England could be the first country in the world to eliminate Hepatitis C under ambitious plans announced by the NHS to mark this, its 70th anniversary year.
NHS leaders have announced their commitment to eliminating Hepatitis C in England at least five years earlier than the World Health Organisation goal of 2030. They are now calling on the pharmaceutical industry to work with them to provide the best value for money for treatments.
Hepatitis C is an infectious disease caused by a virus and which primarily affects the liver. People contracting the Hepatitis C virus might initially have only mild or no symptoms, but the virus persists in the liver of up to 85% of those infected. Because symptoms can be so minor, Hepatitis C can easily go undiagnosed, but over time it can lead to liver disease and, sometimes, cirrhosis of the liver.
Hepatitis C is a significant public health issue globally, accounting for around 400,000 deaths per year. Most recent figures show it affects around 160,000 people in England. The NHS has invested in fighting Hepatitis C each year as new treatments become available, to improve outcomes for people with the virus, but doctors, patient groups and NHS leaders believe it is possible to go further.

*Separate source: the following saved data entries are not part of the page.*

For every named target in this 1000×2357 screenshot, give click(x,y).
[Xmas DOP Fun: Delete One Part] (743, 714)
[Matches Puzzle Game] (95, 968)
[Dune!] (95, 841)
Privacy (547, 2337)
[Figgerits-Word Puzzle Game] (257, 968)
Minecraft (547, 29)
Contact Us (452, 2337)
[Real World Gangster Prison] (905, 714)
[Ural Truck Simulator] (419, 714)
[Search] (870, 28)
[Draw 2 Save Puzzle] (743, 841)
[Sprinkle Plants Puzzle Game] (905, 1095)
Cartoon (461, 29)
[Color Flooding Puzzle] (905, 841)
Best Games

A new round of procurement for new treatments get under way this month and is the single largest medicines procurement ever undertaken by the NHS. With these new treatments coming online, NHS England expects to see more Hepatitis C patients being cured as early as October this year. More than 25,000 patients have already been treated to date and this number is expected to rise to 30,000 later this year, prioritising the sickest patients first.
New agreements between NHS England and drug companies include increased collaboration to identify more people living with Hepatitis C who need to be treated. Experts have predicted that this approach – combined with sustained NHS investment and the best new treatments being used – could lead to Hepatitis C being eradicated as a major public health concern in the very near future.
England is one of few countries in Europe where the number of patients receiving new oral treatments for Hepatitis C is already increasing year on year, enabled by deals previously agreed with industry. These deals, including “pay per cure” (where the NHS only pays when a patient is cured), and a focus on prioritising the sickest patients, have led to a 10% reduction in the number of deaths, while the number of patients needing a liver transplant has been cut by half.
Other initiatives in the campaign to eradicate Hepatitis C include:
- Creating “operational delivery networks” in each area in England – driving improvements in treatment in local areas, ensuring all patients can access the treatment they need, regardless of where they live. This will enable improvements in areas with historically low service provision.
- Establishing a National Hepatitis C patient registry, set up last year, which makes it possible to record and monitor treatment uptake, outcomes and increased diagnosis rates.
Professor Graham Foster, NHS England’s National Clinical Chair for Hepatitis C, said: “The progress made in the treatment of Hepatitis C has transformed the lives of many of my patients and has been made possible by NHS England working closely with industry to bring prices down and expand treatment options.
“Yet we have the opportunity to do so much more. Over the past seven decades, the NHS has been at the forefront of medical innovation – to be able to commit to a world first in the year of the NHS’s 70th anniversary would be another remarkable and truly historic achievement.”
Charles Gore, chief executive of national charity The Hepatitis C Trust, added: “This is wonderful news. It is exactly what is needed. The proposed deal will galvanise the action we must take to find all those living with Hepatitis C who have not yet been diagnosed so that we can cure them. It will prevent the liver cancer that Hepatitis C causes. It will save lives. In the current environment we applaud NHS England’s ambition to be a world leader.”